[EXERCISE INPUT — start]

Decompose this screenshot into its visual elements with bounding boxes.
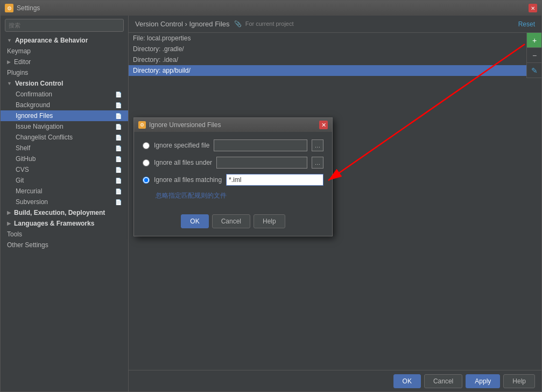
option3-input[interactable] [226,174,323,186]
sidebar-item-label: Mercurial [16,187,42,195]
sidebar-item-label: Languages & Frameworks [14,220,94,227]
sidebar-item-label: Confirmation [16,90,52,98]
option3-radio[interactable] [143,177,150,184]
sidebar-item-label: Git [16,177,24,184]
sidebar-item-tools[interactable]: Tools [1,229,128,240]
option2-radio[interactable] [143,159,150,166]
sidebar-items-container: ▼Appearance & BehaviorKeymap▶EditorPlugi… [1,35,128,250]
sidebar-item-keymap[interactable]: Keymap [1,46,128,57]
chinese-hint: 忽略指定匹配规则的文件 [156,191,323,200]
sidebar-item-other[interactable]: Other Settings [1,240,128,250]
modal-cancel-button[interactable]: Cancel [212,214,250,228]
sidebar-item-label: Build, Execution, Deployment [14,209,105,216]
sidebar-item-changelist-conflicts[interactable]: Changelist Conflicts📄 [1,132,128,143]
edit-button[interactable]: ✎ [527,63,541,78]
sidebar-item-build[interactable]: ▶Build, Execution, Deployment [1,207,128,218]
sidebar-item-git[interactable]: Git📄 [1,175,128,186]
modal-icon: ⚙ [138,121,146,129]
panel-breadcrumb: Version Control › Ignored Files [135,20,230,28]
file-item[interactable]: Directory: .gradle/ [129,44,526,54]
page-icon: 📄 [115,145,122,151]
for-project-label: 📎 For current project [234,20,294,27]
sidebar-item-label: GitHub [16,155,36,163]
sidebar-item-ignored-files[interactable]: Ignored Files📄 [1,110,128,121]
search-box [1,16,128,35]
search-input[interactable] [5,19,124,32]
modal-close-button[interactable]: ✕ [319,121,328,129]
expand-icon: ▼ [7,81,12,86]
sidebar-item-version-control[interactable]: ▼Version Control [1,78,128,89]
expand-icon: ▼ [7,38,12,43]
page-icon: 📄 [115,124,122,130]
sidebar-item-issue-navigation[interactable]: Issue Navigation📄 [1,121,128,132]
sidebar-item-plugins[interactable]: Plugins [1,67,128,78]
sidebar-item-label: Subversion [16,198,48,206]
modal-title-bar: ⚙ Ignore Unversioned Files ✕ [134,118,332,132]
page-icon: 📄 [115,156,122,162]
option2-browse[interactable]: … [312,157,323,169]
modal-help-button[interactable]: Help [254,214,285,228]
option3-row: Ignore all files matching [143,174,323,186]
sidebar-item-github[interactable]: GitHub📄 [1,153,128,164]
option1-label: Ignore specified file [154,142,209,149]
sidebar-item-confirmation[interactable]: Confirmation📄 [1,89,128,100]
page-icon: 📄 [115,135,122,141]
file-item[interactable]: Directory: app/build/ [129,65,526,76]
cancel-button[interactable]: Cancel [424,374,462,388]
page-icon: 📄 [115,113,122,119]
sidebar-item-appearance[interactable]: ▼Appearance & Behavior [1,35,128,46]
sidebar-item-label: Editor [14,58,31,66]
page-icon: 📄 [115,188,122,194]
apply-button[interactable]: Apply [466,374,500,388]
page-icon: 📄 [115,199,122,205]
for-project-icon: 📎 [234,20,242,27]
sidebar-item-label: Version Control [15,80,63,87]
option1-row: Ignore specified file … [143,139,323,151]
reset-button[interactable]: Reset [518,20,535,28]
add-button[interactable]: + [527,33,541,48]
modal-footer: OK Cancel Help [134,214,332,236]
sidebar-item-label: Background [16,101,50,109]
window-icon: ⚙ [5,4,13,12]
page-icon: 📄 [115,178,122,184]
modal-body: Ignore specified file … Ignore all files… [134,132,332,214]
option1-browse[interactable]: … [312,139,323,151]
sidebar-item-label: Changelist Conflicts [16,134,73,141]
sidebar-item-label: Shelf [16,144,30,152]
sidebar-item-label: Issue Navigation [16,123,64,130]
remove-button[interactable]: − [527,48,541,63]
sidebar-item-label: Plugins [7,69,28,76]
bottom-bar: OK Cancel Apply Help [129,370,541,391]
sidebar-item-label: CVS [16,166,29,173]
modal-ok-button[interactable]: OK [181,214,208,228]
sidebar-item-languages[interactable]: ▶Languages & Frameworks [1,218,128,229]
option2-input[interactable] [216,157,307,169]
sidebar-item-editor[interactable]: ▶Editor [1,57,128,67]
help-button[interactable]: Help [503,374,535,388]
file-item[interactable]: Directory: .idea/ [129,54,526,65]
option1-radio[interactable] [143,142,150,149]
ok-button[interactable]: OK [393,374,421,388]
title-bar: ⚙ Settings ✕ [1,1,541,16]
panel-header: Version Control › Ignored Files 📎 For cu… [129,16,541,33]
close-button[interactable]: ✕ [529,4,537,12]
file-list: File: local.propertiesDirectory: .gradle… [129,33,526,76]
page-icon: 📄 [115,102,122,108]
sidebar-item-label: Keymap [7,47,31,55]
window-title: Settings [17,4,525,12]
sidebar-item-cvs[interactable]: CVS📄 [1,164,128,175]
file-item[interactable]: File: local.properties [129,33,526,44]
page-icon: 📄 [115,167,122,173]
option1-input[interactable] [214,139,307,151]
sidebar-item-background[interactable]: Background📄 [1,100,128,110]
sidebar-item-mercurial[interactable]: Mercurial📄 [1,186,128,197]
expand-icon: ▶ [7,221,11,226]
toolbar-actions: + − ✎ [526,33,541,78]
sidebar: ▼Appearance & BehaviorKeymap▶EditorPlugi… [1,16,129,391]
page-icon: 📄 [115,92,122,97]
option2-row: Ignore all files under … [143,157,323,169]
sidebar-item-shelf[interactable]: Shelf📄 [1,143,128,153]
sidebar-item-subversion[interactable]: Subversion📄 [1,197,128,207]
sidebar-item-label: Tools [7,230,22,238]
option3-label: Ignore all files matching [154,176,222,184]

[EXERCISE INPUT — finish]

◆ **PROMPT**
Retype the data above exactly, dropping every picture.

◆ **WRITTEN RESPONSE**
Decompose this screenshot into its visual elements with bounding boxes.
option3-input[interactable] [226,174,323,186]
sidebar-item-label: Mercurial [16,187,42,195]
sidebar-item-label: Languages & Frameworks [14,220,94,227]
sidebar-item-label: Confirmation [16,90,52,98]
option3-radio[interactable] [143,177,150,184]
sidebar-item-label: Git [16,177,24,184]
sidebar-item-tools[interactable]: Tools [1,229,128,240]
option2-radio[interactable] [143,159,150,166]
sidebar-items-container: ▼Appearance & BehaviorKeymap▶EditorPlugi… [1,35,128,250]
sidebar-item-keymap[interactable]: Keymap [1,46,128,57]
chinese-hint: 忽略指定匹配规则的文件 [156,191,323,200]
sidebar-item-other[interactable]: Other Settings [1,240,128,250]
modal-cancel-button[interactable]: Cancel [212,214,250,228]
sidebar-item-label: Build, Execution, Deployment [14,209,105,216]
sidebar-item-changelist-conflicts[interactable]: Changelist Conflicts📄 [1,132,128,143]
edit-button[interactable]: ✎ [527,63,541,78]
sidebar-item-build[interactable]: ▶Build, Execution, Deployment [1,207,128,218]
sidebar-item-git[interactable]: Git📄 [1,175,128,186]
modal-icon: ⚙ [138,121,146,129]
panel-breadcrumb: Version Control › Ignored Files [135,20,230,28]
file-item[interactable]: Directory: .gradle/ [129,44,526,54]
page-icon: 📄 [115,145,122,151]
for-project-label: 📎 For current project [234,20,294,27]
sidebar-item-label: GitHub [16,155,36,163]
sidebar-item-ignored-files[interactable]: Ignored Files📄 [1,110,128,121]
search-box [1,16,128,35]
search-input[interactable] [5,19,124,32]
modal-close-button[interactable]: ✕ [319,121,328,129]
expand-icon: ▼ [7,81,12,86]
sidebar-item-version-control[interactable]: ▼Version Control [1,78,128,89]
expand-icon: ▼ [7,38,12,43]
page-icon: 📄 [115,124,122,130]
sidebar-item-issue-navigation[interactable]: Issue Navigation📄 [1,121,128,132]
sidebar-item-plugins[interactable]: Plugins [1,67,128,78]
sidebar-item-label: Subversion [16,198,48,206]
modal-title-bar: ⚙ Ignore Unversioned Files ✕ [134,118,332,132]
page-icon: 📄 [115,156,122,162]
option2-browse[interactable]: … [312,157,323,169]
modal-help-button[interactable]: Help [254,214,285,228]
option3-row: Ignore all files matching [143,174,323,186]
sidebar-item-github[interactable]: GitHub📄 [1,153,128,164]
option1-label: Ignore specified file [154,142,209,149]
sidebar-item-confirmation[interactable]: Confirmation📄 [1,89,128,100]
page-icon: 📄 [115,135,122,141]
file-item[interactable]: Directory: app/build/ [129,65,526,76]
cancel-button[interactable]: Cancel [424,374,462,388]
page-icon: 📄 [115,113,122,119]
sidebar-item-appearance[interactable]: ▼Appearance & Behavior [1,35,128,46]
sidebar-item-label: Editor [14,58,31,66]
page-icon: 📄 [115,188,122,194]
apply-button[interactable]: Apply [466,374,500,388]
page-icon: 📄 [115,199,122,205]
for-project-icon: 📎 [234,20,242,27]
sidebar-item-label: Version Control [15,80,63,87]
option1-row: Ignore specified file … [143,139,323,151]
reset-button[interactable]: Reset [518,20,535,28]
add-button[interactable]: + [527,33,541,48]
modal-footer: OK Cancel Help [134,214,332,236]
sidebar-item-label: Background [16,101,50,109]
window-icon: ⚙ [5,4,13,12]
page-icon: 📄 [115,178,122,184]
modal-body: Ignore specified file … Ignore all files… [134,132,332,214]
option1-browse[interactable]: … [312,139,323,151]
sidebar-item-label: Changelist Conflicts [16,134,73,141]
sidebar-item-label: Shelf [16,144,30,152]
sidebar-item-label: Issue Navigation [16,123,64,130]
remove-button[interactable]: − [527,48,541,63]
sidebar-item-label: Plugins [7,69,28,76]
bottom-bar: OK Cancel Apply Help [129,370,541,391]
sidebar-item-label: CVS [16,166,29,173]
modal-ok-button[interactable]: OK [181,214,208,228]
sidebar-item-languages[interactable]: ▶Languages & Frameworks [1,218,128,229]
option2-input[interactable] [216,157,307,169]
sidebar-item-editor[interactable]: ▶Editor [1,57,128,67]
help-button[interactable]: Help [503,374,535,388]
file-item[interactable]: Directory: .idea/ [129,54,526,65]
option1-radio[interactable] [143,142,150,149]
ok-button[interactable]: OK [393,374,421,388]
title-bar: ⚙ Settings ✕ [1,1,541,16]
panel-header: Version Control › Ignored Files 📎 For cu… [129,16,541,33]
close-button[interactable]: ✕ [529,4,537,12]
file-list: File: local.propertiesDirectory: .gradle… [129,33,526,76]
page-icon: 📄 [115,102,122,108]
sidebar-item-label: Keymap [7,47,31,55]
window-title: Settings [17,4,525,12]
sidebar-item-cvs[interactable]: CVS📄 [1,164,128,175]
file-item[interactable]: File: local.properties [129,33,526,44]
page-icon: 📄 [115,167,122,173]
option1-input[interactable] [214,139,307,151]
sidebar-item-background[interactable]: Background📄 [1,100,128,110]
sidebar-item-mercurial[interactable]: Mercurial📄 [1,186,128,197]
expand-icon: ▶ [7,221,11,226]
toolbar-actions: + − ✎ [526,33,541,78]
sidebar: ▼Appearance & BehaviorKeymap▶EditorPlugi… [1,16,129,391]
page-icon: 📄 [115,92,122,97]
option2-row: Ignore all files under … [143,157,323,169]
sidebar-item-shelf[interactable]: Shelf📄 [1,143,128,153]
sidebar-item-subversion[interactable]: Subversion📄 [1,197,128,207]
sidebar-item-label: Tools [7,230,22,238]
option3-label: Ignore all files matching [154,176,222,184]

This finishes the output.